I’m very fortunate in that as well as a wonderful community of followers on Instagram, Facebook and Twitter to show solidarity when I’m musing over various situations that come from having two children less than two years apart, I also have several ‘real life’ friends with a similar age gap between their two children.
Quite often I find myself wondering about various things, and it’s only once I chat to these lovely mums that I realise that I’m not alone in my musings. One such issue is what on Earth to do about your baby’s first Christmas, when they’re your second child.
You might be wondering what I’m on about. Well, for M’s first Christmas, we bought her a Jumperoo. Perfect. But what do we buy for B? She already has the Jumperoo that we bought for M to play with. In fact, she already has more toys that she could possibly need, and at nine months, she doesn’t really understand the concept of Christmas.
Great! I hear you say. Just don’t buy her anything.

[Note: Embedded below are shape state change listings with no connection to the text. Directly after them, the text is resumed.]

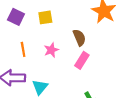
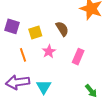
yellow square: (45, 17) -> (35, 32), moved
brown semicircle: (79, 38) -> (62, 29), moved

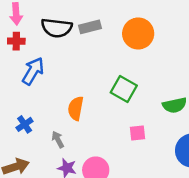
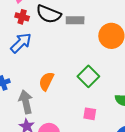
red cross: (16, 41) -> (22, 17), moved
gray arrow: (58, 139) -> (26, 102), size x1.6

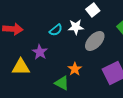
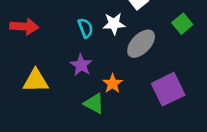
cyan semicircle: (56, 30) -> (85, 28), turned -72
purple star: (40, 52) -> (81, 65), moved

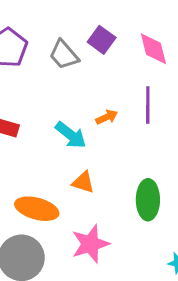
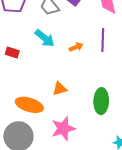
cyan arrow: (71, 135) -> (45, 38), moved
orange triangle: (83, 182) -> (60, 89), turned -35

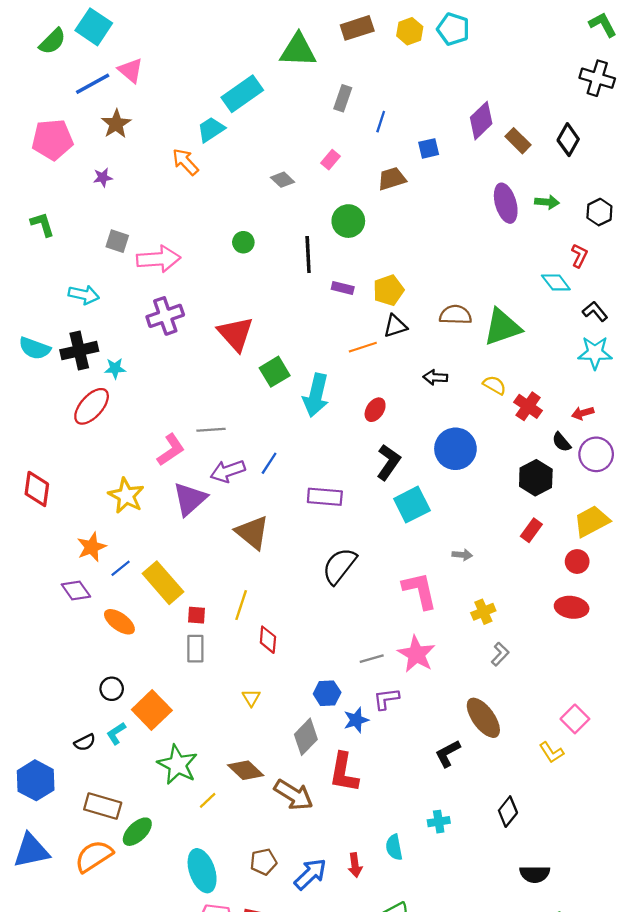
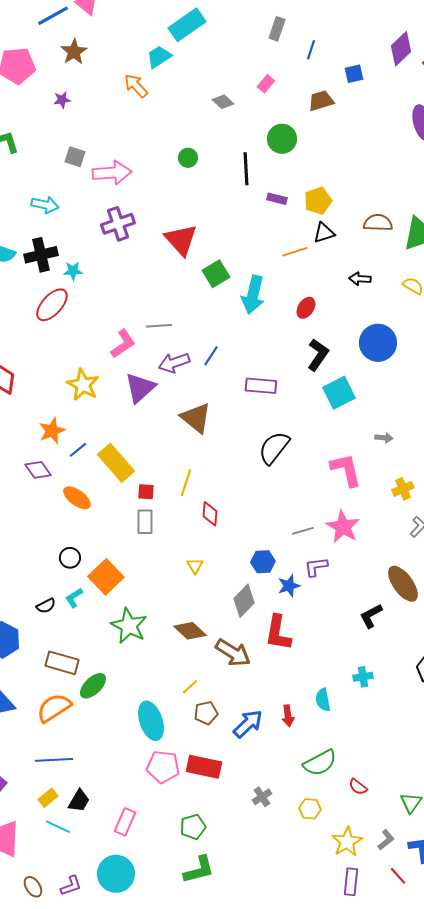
yellow line: (208, 800) -> (190, 687), moved

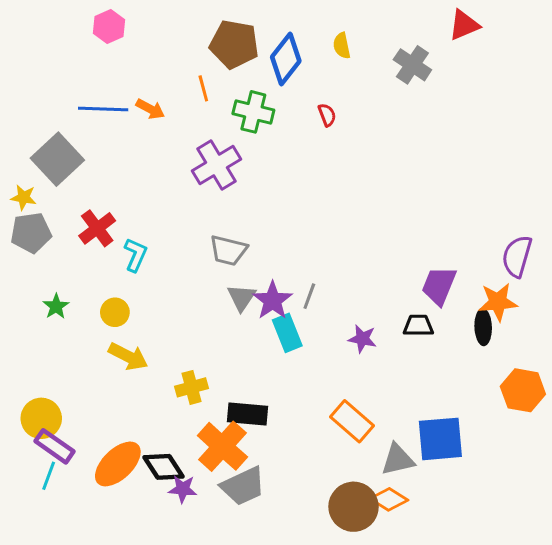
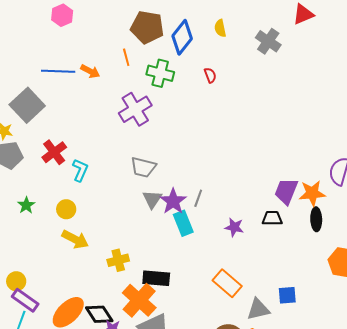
orange star: (498, 302) -> (312, 193), moved
yellow circle: (41, 418) -> (16, 281), size x0.7
blue square: (440, 439) -> (287, 295), size x0.6

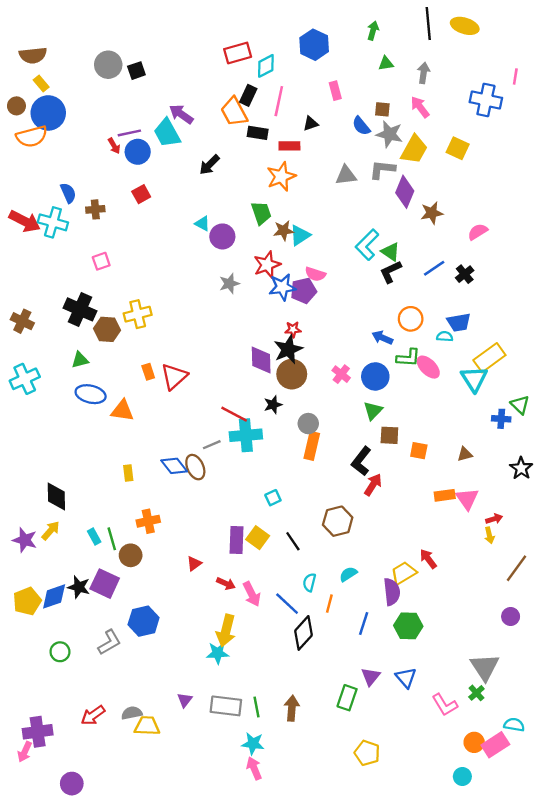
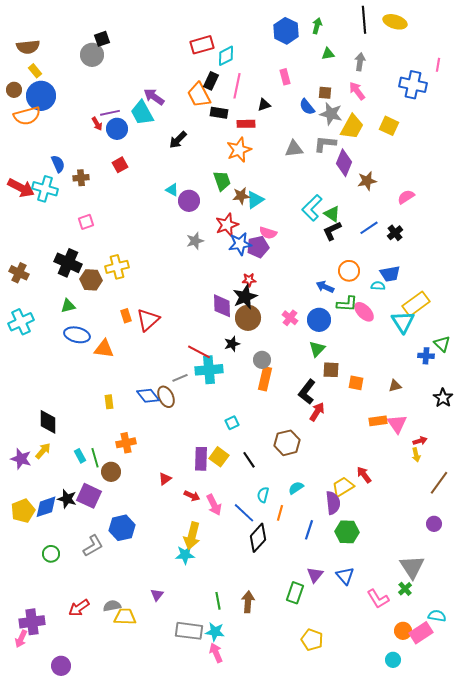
blue hexagon: (314, 45) -> (286, 31), moved
black square: (136, 71) -> (102, 39), moved
gray rectangle: (226, 706) -> (189, 631), moved

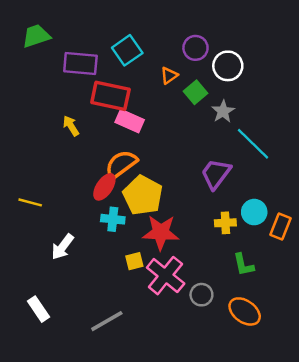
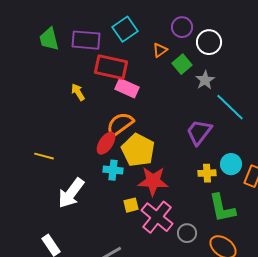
green trapezoid: (36, 36) -> (49, 39), moved, turned -85
white arrow: (63, 247) -> (71, 193), size x1.4
green L-shape: (243, 265) -> (222, 208), size x1.5

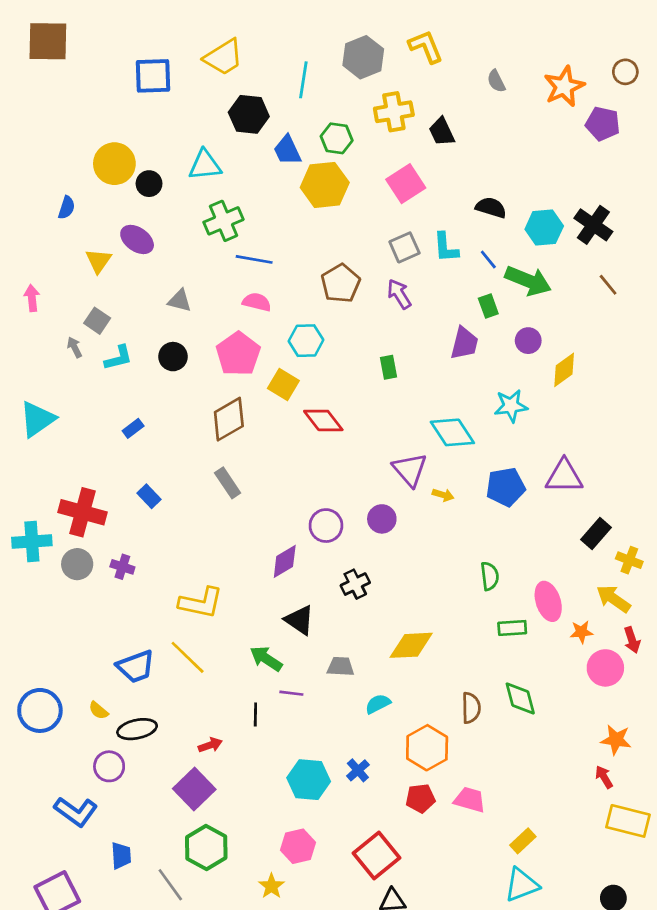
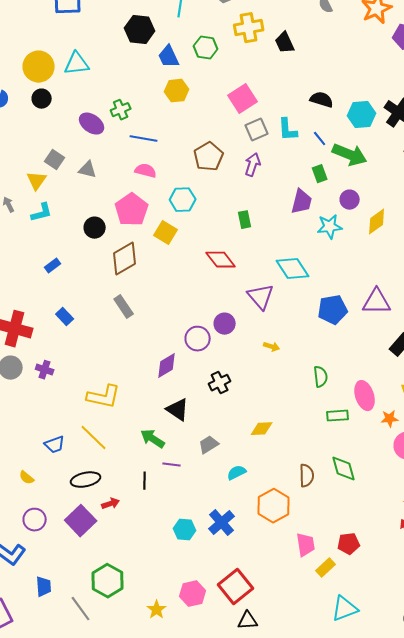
cyan triangle: (205, 165) -> (77, 64), moved
black circle: (149, 184) -> (42, 99), moved
pink square: (406, 184) -> (243, 99), moved
yellow hexagon: (325, 185) -> (177, 91), moved, size x0.7
green cross: (224, 221) -> (121, 110), size x0.7
purple ellipse: (137, 239) -> (92, 124), moved
yellow triangle: (98, 261) -> (37, 181), moved
purple arrow: (399, 294) -> (253, 165), turned 50
gray square: (97, 321) -> (55, 160), moved
black circle: (173, 357) -> (95, 228), moved
cyan star: (511, 406) -> (330, 227), moved
red diamond: (323, 420) -> (221, 260), moved
yellow arrow: (443, 495) -> (272, 347), moved
purple circle: (382, 519) -> (225, 324), moved
yellow diamond: (411, 645) -> (262, 429), size x0.7
blue trapezoid: (136, 667) -> (55, 445), size x0.7
gray trapezoid: (341, 667) -> (209, 445), turned -35
black ellipse: (137, 729) -> (86, 480), moved
blue cross: (358, 770) -> (222, 523), size x1.5
cyan hexagon: (309, 780) -> (185, 530), size x0.7
purple square: (194, 789) -> (81, 521), moved
red pentagon: (420, 798) -> (349, 544), moved
pink trapezoid: (470, 800) -> (306, 545), turned 65
yellow rectangle: (523, 841) -> (326, 568), moved
pink hexagon: (298, 846) -> (193, 594), moved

Well, that’s all well and good except to my mind, B needs gifts not necessarily for her benefit (although I’m sure she’ll enjoy them), but more for M’s.
You see, I think it’s important for M to see that B is receiving just as many presents as she is. I want her to understand that she and B hold equal importance to us, her grandparents and Father Christmas.

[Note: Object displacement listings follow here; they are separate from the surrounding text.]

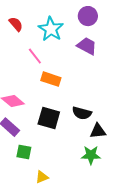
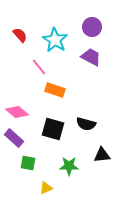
black triangle: (98, 131) -> (102, 155), moved
green star: (91, 155) -> (69, 166), moved

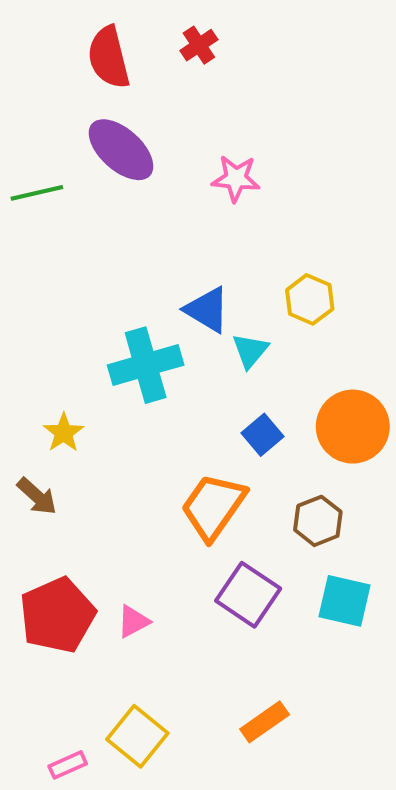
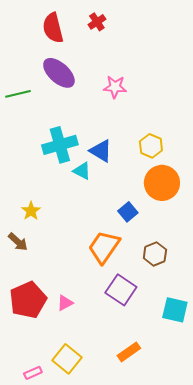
cyan triangle: (250, 351) -> (82, 171), moved, turned -42
cyan cross: (146, 365) -> (60, 145), moved
orange circle: (353, 427) -> (162, 183), moved
cyan square: (345, 601) -> (175, 310), moved

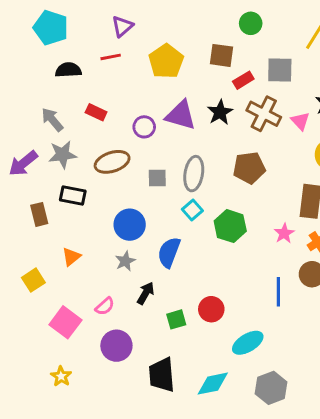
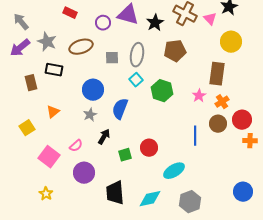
black star: (220, 112) -> (155, 23), moved
gray arrow: (52, 120) -> (21, 22), moved
gray star: (63, 155) -> (47, 42), turned 30

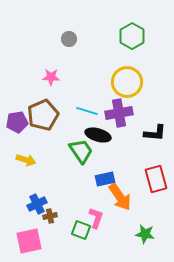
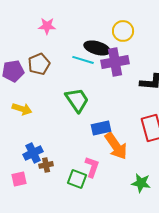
yellow circle: (127, 82) -> (123, 31), size x0.7
brown pentagon: (43, 115) -> (39, 64), size x0.7
black ellipse: (98, 135) -> (97, 48), moved
pink square: (29, 241) -> (19, 179), moved, size x0.6

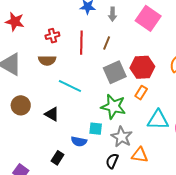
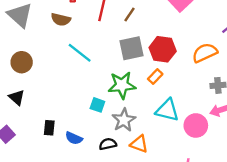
green star: (113, 107) -> (122, 85), turned -30
black triangle: (52, 114) -> (17, 97), moved
blue semicircle: (79, 141) -> (74, 138), moved
black rectangle: (57, 158) -> (49, 128), turned -40
black semicircle: (112, 161) -> (108, 144), turned 42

So, I’ve been trying to come up with gift ideas for B. The Christmas Eve box is easy, as they each have a pair of Christmas pyjamas and a book. But their ‘main’ presents are a lot trickier. M is easy to buy for now, as she has clear interests. B is more difficult.
Fortunately, we haven’t bought any ‘big’ presents for M for Christmas this year anyway. She is very fortunate to have received many toys this year through blog reviews, including this toddler balance bike that we reviewed recently, which is exactly the sort of thing that we would have bought for Christmas at this age. Instead, we’ve chosen some role play type toys, books and clothes.
So, we’ll do similar for B, but instead of role play toys I’ve chosen a couple of sensory toys for her. I’ve just ordered this Lamaze donkey from Amazon* for her, as a starting point.
Another brilliant idea that a friend of mine had, was to get her eldest child to buy a gift for her youngest, explaining that the baby would be buying her a gift in return. I thought that this was a lovely idea, and definitely something that I’ll be getting M to do. Obviously B’s gift to M will be chosen by me this year, but I thought it was a fabulous way to foster positive sibling relations!
Have you got a second (or third, or fourth?) baby to buy for this Christmas? How are you tackling the situation? I’d love to hear from you in the comments!